The mechanism bridging distal dense body components to mitochondria remains unclear, but one candidate is the SUN (Sad-1/UNC-84) and KASH (Klarsicht/ANC-1/Syne/homology) system of LINC proteins, which tether organelles to the cytoskeleton and contribute to body wall muscle mitochondrial organization. The giant KASH protein ANC-1 localizes to C. elegans dense bodies (Starr and Han, 2002), and loss of ANC-1 or one of its binding partners, the SUN protein UNC-84, results in severe mitochondrial disorganization similar to loss of essential dense body proteins (Hedgecock and Thomson, 1982; Malone et al., 1999; Starr and Han, 2002). ANC-1 possesses two N-terminal calponin domains (Starr and Han, 2002) that may link mitochondria to the actin cytoskeleton, although direct actin-binding activity has not been demonstrated. It is possible that dense body components such as the SORB-1/DEB-1/ZYX-1/ATN-1/TLN-1 complex may subtly organize ANC-1–bound actin at the membrane-distal portion of the dense body.

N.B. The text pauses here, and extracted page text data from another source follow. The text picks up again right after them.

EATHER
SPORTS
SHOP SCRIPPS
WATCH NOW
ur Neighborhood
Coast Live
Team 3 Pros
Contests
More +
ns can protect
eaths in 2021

SORB-1 may participate in mechanotransduction

Unlike other distal dense body components, which are constitutively found in the nucleus (Hobert et al., 1999; Mercer et al., 2003; Broday et al., 2004; Liu et al., 2010; Lecroisey et al., 2013), SORB-1 appears to be excluded from the nucleus even when overexpressed, displaced from the dense body by SH3 domain deletion, or displaced by loss of distal dense body components. This suggests that increased cytoplasmic availability of SORB-1 is not sufficient for nuclear translocation, despite the presence of a putative nuclear localization signal (as determined by cNLS Mapper [ Kosugi et al., 2009]). Rather, this appears to be a specific response to the reduction of core dense body proteins PAT-2(α-integrin), UNC-112(kindlin), DEB-1(vinculin), and TLN-1(talin) (Figure 4). The one exception is PAT-3(β-integrin). The conspicuous lack of nuclear SORB-1::GFP signal in pat-3(RNAi) embryos suggests that nuclear transport of SORB-1 is a PAT-3–dependent process. Interestingly, one of the two dense body proteins that we have shown to interact directly with SORB-1, ZYX-1(zyxin), is found constitutively in the nucleus and mainly in the middle of dense bodies (Lecroisey et al., 2013). Perhaps in response to a reduction in core dense body proteins, SORB-1 carries additional ZYX-1 into the nucleus.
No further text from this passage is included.